Schweiß brach ihm auf dem Rücken aus, als er sich dem einem nicht identifizierbaren kleinen Klumpen nährte, der ihm am nächsten lag. Vorsichtig ging er in die Hocke und erkannte, dass es sich um ein Ohr handelte in dem noch ein Ohrring steckte. Der nächste Klumpen war ein halber Fuß, ein weiterer eine Schulter. So ging es weiter, bis er sich ein Bild einer Frau machen konnte. Wie vermutet. Jedoch konnte er nicht sagen wie alt. Ihre Innereien waren nicht mehr in den richtigen Körperteilen und ihm schwante Unaussprechliches.

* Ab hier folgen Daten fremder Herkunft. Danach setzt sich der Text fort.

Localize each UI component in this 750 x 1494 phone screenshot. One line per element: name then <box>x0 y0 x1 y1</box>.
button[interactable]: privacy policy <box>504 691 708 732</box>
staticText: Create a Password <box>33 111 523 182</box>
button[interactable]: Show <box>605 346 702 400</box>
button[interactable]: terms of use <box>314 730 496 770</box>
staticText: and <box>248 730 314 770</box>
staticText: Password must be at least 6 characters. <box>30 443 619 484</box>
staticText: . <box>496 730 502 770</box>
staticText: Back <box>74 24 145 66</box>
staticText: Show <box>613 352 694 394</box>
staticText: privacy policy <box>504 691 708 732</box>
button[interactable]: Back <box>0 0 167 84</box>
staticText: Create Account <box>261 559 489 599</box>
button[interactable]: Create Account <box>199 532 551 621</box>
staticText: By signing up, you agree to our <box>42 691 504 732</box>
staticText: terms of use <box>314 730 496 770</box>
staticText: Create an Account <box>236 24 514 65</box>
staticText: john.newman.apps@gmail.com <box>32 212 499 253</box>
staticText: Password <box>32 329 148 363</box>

Er hoffte, dass die Politie die Frau anhand ihrer Fingerabdrücke indentifizieren konnte. Sie musste eine der Prostituierten gewesen sein, doch das bedeutete noch lange nicht, dass sie nicht vermisst werden würde. Ihre Familie würde die Nachricht wie sie zu Tode gekommen war vermutlich nicht leicht aufnehmen. Niemand würde das. Zudem verdiente sie eine ordentliche Beisetzung.

Der Detektiv kratzte sich am Kinn und dachte nach. Er hatte keine Kleidungsstücke gesehen, also entweder war die arme Frau nackt gewesen, als sie in diesen Raum gekommen war, oder es gab noch welche in einem der Zimmer des Gebäudes. Er würde dies im Bericht später nachlesen. Langsam schritt er durch den Raum und untersuchte jedes kleinste Detail. Er spürte, dass ihm etwas entging.

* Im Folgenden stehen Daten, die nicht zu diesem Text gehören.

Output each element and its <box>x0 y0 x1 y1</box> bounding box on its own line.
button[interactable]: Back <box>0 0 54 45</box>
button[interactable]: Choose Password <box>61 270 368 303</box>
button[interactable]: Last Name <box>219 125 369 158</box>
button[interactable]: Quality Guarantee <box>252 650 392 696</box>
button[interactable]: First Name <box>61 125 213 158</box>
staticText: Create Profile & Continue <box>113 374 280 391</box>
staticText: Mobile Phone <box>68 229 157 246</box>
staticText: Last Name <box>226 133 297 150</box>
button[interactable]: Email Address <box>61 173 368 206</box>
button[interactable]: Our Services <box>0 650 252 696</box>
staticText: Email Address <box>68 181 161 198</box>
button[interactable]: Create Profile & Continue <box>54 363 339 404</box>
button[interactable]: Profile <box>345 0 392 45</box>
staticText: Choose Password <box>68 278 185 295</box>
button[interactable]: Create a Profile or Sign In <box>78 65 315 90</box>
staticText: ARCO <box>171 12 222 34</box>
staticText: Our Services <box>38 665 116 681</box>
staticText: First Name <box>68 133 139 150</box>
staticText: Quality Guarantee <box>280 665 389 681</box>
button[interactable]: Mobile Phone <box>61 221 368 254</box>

Gerade wollte er die Suche aufgeben, da fiel ihm ein roter Fleck auf der Glascheibe des Fensters auf, als er noch einmal einen letzten Blick durch den Raum schweifen ließ. Er sah anders aus als der Rest. Er ging darauf zu und besah sich ihn. Es war eine Zeichnung! Eine Spirale aus Blut, welche dort an das Fenster gemalt wurde. War dies ein Hinweis des Opfers oder ein Deklaration des Täters? Was bedeutete diese Spirale? Hatte die Frau etwas gewusst, weswegen der Täter sie getötet hatte. War der Täter ein Mann oder eine Frau?

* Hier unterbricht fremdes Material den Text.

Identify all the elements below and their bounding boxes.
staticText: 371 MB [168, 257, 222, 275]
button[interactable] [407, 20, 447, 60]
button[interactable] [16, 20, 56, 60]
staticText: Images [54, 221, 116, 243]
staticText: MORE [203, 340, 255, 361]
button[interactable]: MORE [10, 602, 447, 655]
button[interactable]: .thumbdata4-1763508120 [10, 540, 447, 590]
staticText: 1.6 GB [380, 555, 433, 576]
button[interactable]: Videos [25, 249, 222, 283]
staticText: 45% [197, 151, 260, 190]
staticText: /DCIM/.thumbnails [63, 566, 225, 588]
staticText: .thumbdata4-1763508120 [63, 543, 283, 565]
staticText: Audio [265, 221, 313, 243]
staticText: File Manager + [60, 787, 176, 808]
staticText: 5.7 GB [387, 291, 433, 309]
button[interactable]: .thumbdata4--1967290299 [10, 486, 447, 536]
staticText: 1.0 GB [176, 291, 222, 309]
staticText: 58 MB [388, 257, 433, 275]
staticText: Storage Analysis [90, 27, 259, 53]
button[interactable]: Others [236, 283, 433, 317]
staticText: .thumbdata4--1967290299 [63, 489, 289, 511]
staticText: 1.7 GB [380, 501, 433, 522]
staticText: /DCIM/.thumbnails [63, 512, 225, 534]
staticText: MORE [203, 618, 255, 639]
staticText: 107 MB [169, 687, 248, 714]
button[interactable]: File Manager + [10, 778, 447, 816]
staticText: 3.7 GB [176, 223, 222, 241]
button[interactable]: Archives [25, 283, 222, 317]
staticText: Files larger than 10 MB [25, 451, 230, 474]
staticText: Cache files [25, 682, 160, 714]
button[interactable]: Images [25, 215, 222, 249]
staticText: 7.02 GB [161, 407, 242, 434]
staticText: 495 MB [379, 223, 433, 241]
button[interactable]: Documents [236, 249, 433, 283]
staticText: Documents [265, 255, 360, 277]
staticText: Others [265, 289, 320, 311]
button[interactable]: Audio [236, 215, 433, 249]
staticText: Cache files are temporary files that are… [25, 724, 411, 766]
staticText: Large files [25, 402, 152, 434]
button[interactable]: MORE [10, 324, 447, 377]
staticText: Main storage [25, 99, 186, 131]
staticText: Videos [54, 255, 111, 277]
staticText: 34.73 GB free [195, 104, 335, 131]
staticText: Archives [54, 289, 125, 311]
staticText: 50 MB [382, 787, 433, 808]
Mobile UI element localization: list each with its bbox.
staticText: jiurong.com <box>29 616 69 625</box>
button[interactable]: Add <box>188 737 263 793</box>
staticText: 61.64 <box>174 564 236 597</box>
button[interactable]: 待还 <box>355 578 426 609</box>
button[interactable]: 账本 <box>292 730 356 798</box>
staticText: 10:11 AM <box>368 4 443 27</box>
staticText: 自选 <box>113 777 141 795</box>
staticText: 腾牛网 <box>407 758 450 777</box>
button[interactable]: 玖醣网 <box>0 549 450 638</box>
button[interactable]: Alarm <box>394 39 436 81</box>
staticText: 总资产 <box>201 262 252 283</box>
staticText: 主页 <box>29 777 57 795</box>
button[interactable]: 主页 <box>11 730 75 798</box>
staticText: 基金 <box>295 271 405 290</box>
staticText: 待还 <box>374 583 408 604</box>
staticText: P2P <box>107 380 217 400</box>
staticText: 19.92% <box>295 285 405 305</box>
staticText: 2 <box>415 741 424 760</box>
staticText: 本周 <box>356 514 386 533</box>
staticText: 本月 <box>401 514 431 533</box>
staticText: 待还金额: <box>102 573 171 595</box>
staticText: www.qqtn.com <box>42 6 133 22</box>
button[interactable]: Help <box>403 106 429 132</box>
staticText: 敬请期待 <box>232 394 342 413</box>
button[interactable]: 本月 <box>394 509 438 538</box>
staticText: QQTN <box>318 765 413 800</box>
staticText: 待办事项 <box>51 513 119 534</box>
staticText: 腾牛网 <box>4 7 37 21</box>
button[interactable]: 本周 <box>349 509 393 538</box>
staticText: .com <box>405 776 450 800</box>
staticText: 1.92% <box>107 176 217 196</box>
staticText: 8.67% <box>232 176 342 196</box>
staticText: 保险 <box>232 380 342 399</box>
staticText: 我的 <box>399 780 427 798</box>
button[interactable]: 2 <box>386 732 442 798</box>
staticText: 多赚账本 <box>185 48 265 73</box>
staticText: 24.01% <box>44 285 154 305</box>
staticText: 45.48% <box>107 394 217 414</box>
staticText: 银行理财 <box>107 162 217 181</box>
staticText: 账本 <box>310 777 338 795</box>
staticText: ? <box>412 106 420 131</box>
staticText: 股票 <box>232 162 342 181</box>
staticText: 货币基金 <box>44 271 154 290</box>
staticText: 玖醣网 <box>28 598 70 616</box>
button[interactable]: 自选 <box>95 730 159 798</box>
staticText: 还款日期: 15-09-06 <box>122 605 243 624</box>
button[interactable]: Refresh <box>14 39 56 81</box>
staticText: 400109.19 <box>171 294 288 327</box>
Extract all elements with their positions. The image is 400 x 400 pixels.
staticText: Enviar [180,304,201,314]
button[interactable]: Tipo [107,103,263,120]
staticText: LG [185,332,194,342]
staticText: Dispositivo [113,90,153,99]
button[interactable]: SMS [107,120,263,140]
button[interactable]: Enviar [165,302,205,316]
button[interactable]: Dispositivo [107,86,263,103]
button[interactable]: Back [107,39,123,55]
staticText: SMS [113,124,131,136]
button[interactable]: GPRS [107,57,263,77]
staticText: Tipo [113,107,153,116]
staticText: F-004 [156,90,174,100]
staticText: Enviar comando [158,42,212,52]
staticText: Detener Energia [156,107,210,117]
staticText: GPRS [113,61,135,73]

Erneut durchsuchte er das gesamte Zimmer nach Hinweisen, wurde jedoch nicht fündig. Keinerlei Fußspuren, Stoffetzen, oder ähnliches, welche auf den Täter hinweisen könnten. Dieser Mord ist sorgfältig kaschiert worden. Frustriert trat der Detektiv aus dem Gebäude, hinaus in die erbarmungslose Kälte.

Die kleine Zeichnung aus Blut ging ihm nicht mehr aus dem Kopf.